Beukeboom LW, Kamping A, Louter M, Pignacker LP, Katju V, Feree PM, Werren JH. 2007. Haploid females in the parasitic wasp Nasonia vitripennis. Science 315: 206. DOI:10.1126/science.1133388


  1. #1 qetzal
    January 15, 2007

    One thing intrigues me about environmental sex determination. How do such species ensure an acceptable sex ration? Suppose you have a series of colder years (or warmer ones; whichever is appropriate). Couldn’t that result in a heavy imbalance in males over females? Seems like that could put the species at risk of extinction if the colder period lasted a long enough time.

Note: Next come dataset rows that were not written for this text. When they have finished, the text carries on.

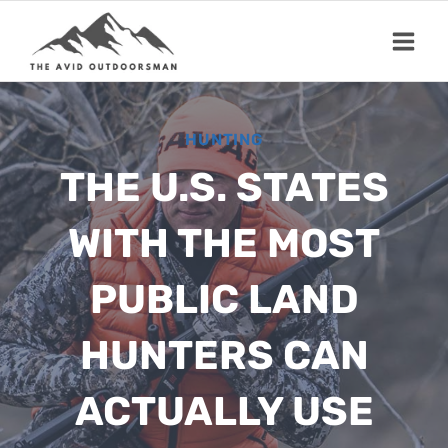
Skip
to
content
HUNTING
THE U.S. STATES
WITH THE MOST
PUBLIC LAND
HUNTERS CAN
ACTUALLY USE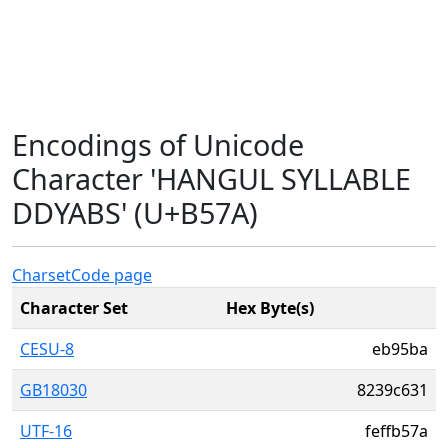
Encodings of Unicode
Character 'HANGUL SYLLABLE
DDYABS' (U+B57A)
Charset
Code page
Character Set
Hex Byte(s)
CESU-8
eb95ba
GB18030
8239c631
UTF-16
feffb57a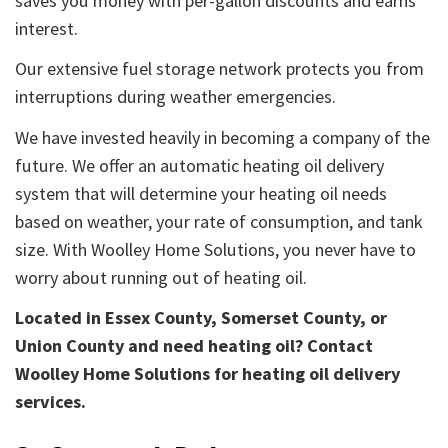
saves you money with per-gallon discounts and earns
interest.
Our extensive fuel storage network protects you from
interruptions during weather emergencies.
We have invested heavily in becoming a company of the
future. We offer an automatic heating oil delivery
system that will determine your heating oil needs
based on weather, your rate of consumption, and tank
size. With Woolley Home Solutions, you never have to
worry about running out of heating oil.
Located in Essex County, Somerset County, or
Union County and need heating oil? Contact
Woolley Home Solutions for heating oil delivery
services.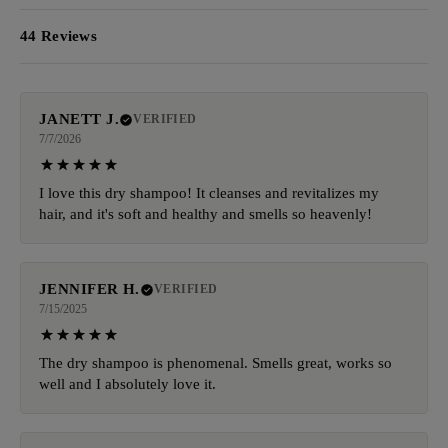
44 Reviews
JANETT J.
VERIFIED
7/7/2026
I love this dry shampoo! It cleanses and revitalizes my
hair, and it's soft and healthy and smells so heavenly!
JENNIFER H.
VERIFIED
7/15/2025
The dry shampoo is phenomenal. Smells great, works so
well and I absolutely love it.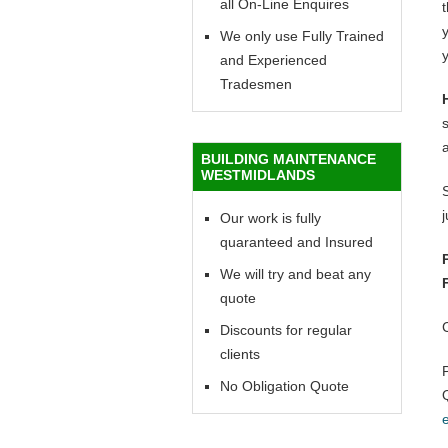
all On-Line Enquires
y
We only use Fully Trained
y
and Experienced
Tradesmen
BUILDING MAINTENANCE
WESTMIDLANDS
Our work is fully
quaranteed and Insured
We will try and beat any
quote
Discounts for regular
clients
No Obligation Quote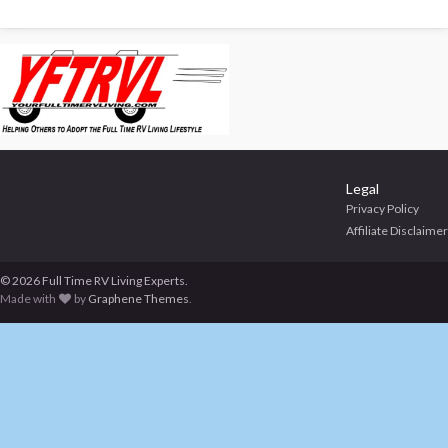
Legal
Privacy Policy
Affiliate Disclaimer
© 2026 Full Time RV Living Experts.
Made with
by
Graphene Themes
.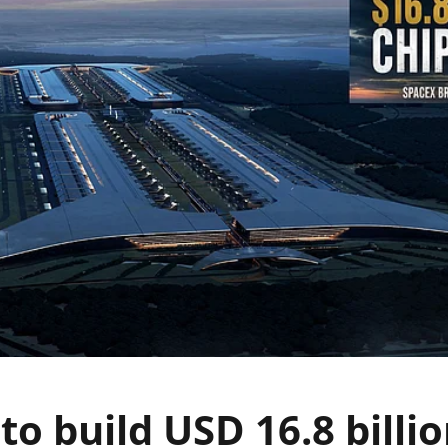
to build USD 16.8 billio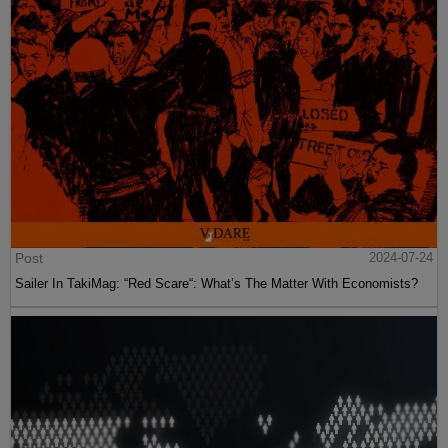
Post
2024-07-24
Sailer In TakiMag: “Red Scare“: What’s The Matter With Economists?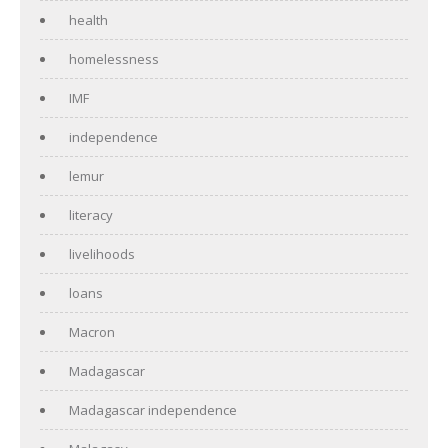
health
homelessness
IMF
independence
lemur
literacy
livelihoods
loans
Macron
Madagascar
Madagascar independence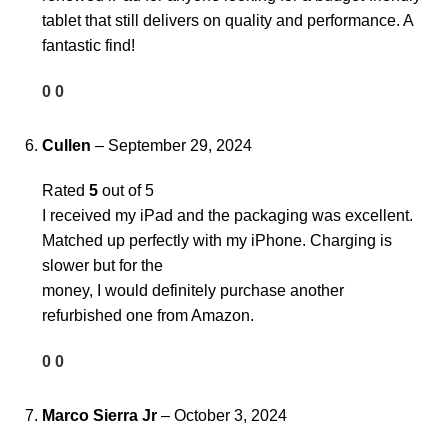
tablet that still delivers on quality and performance. A
fantastic find!
0
0
Cullen
–
September 29, 2024
Rated
5
out of 5
I received my iPad and the packaging was excellent.
Matched up perfectly with my iPhone. Charging is
slower but for the
money, I would definitely purchase another
refurbished one from Amazon.
0
0
Marco Sierra Jr
–
October 3, 2024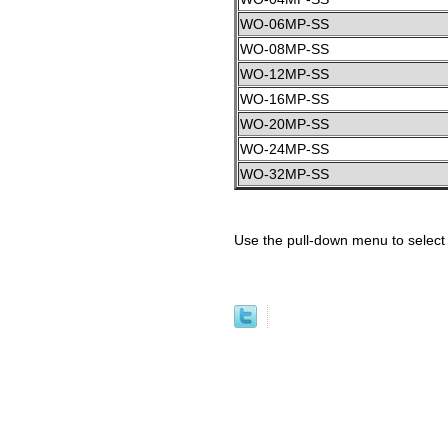
WO-06MP-SS
WO-08MP-SS
WO-12MP-SS
WO-16MP-SS
WO-20MP-SS
WO-24MP-SS
WO-32MP-SS
Use the pull-down menu to select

    What, if anything, prevents that? Do such species have a way of altering the set point that determines male/female ratio? Do females somehow sense sex imbalances in the population, and change their nest site selection accordingly to favor the rarer sex?

    I could probably find the answer if I looked a bit, but this is outside my area. Maybe it would make a good blog post?

  2. #2 RPM
    January 15, 2007

    I don’t know much about environmental sex determinition. I do know crocodilians employ this mechanism, and the females invest a lot of time and energy in incubating their eggs. There is a large parental component to incubation temperature in this case — not sure how much ambiant temperature varies in this case.